### TASK PROMPT:
Your task is to find every line of the data that holds the string "DIFUZOR" and copy it.

### Collected data entries:
----
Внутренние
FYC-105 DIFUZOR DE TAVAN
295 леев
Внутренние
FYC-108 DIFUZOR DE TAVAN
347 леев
----
### ANSWER BOX:
FYC-105 DIFUZOR DE TAVAN
FYC-108 DIFUZOR DE TAVAN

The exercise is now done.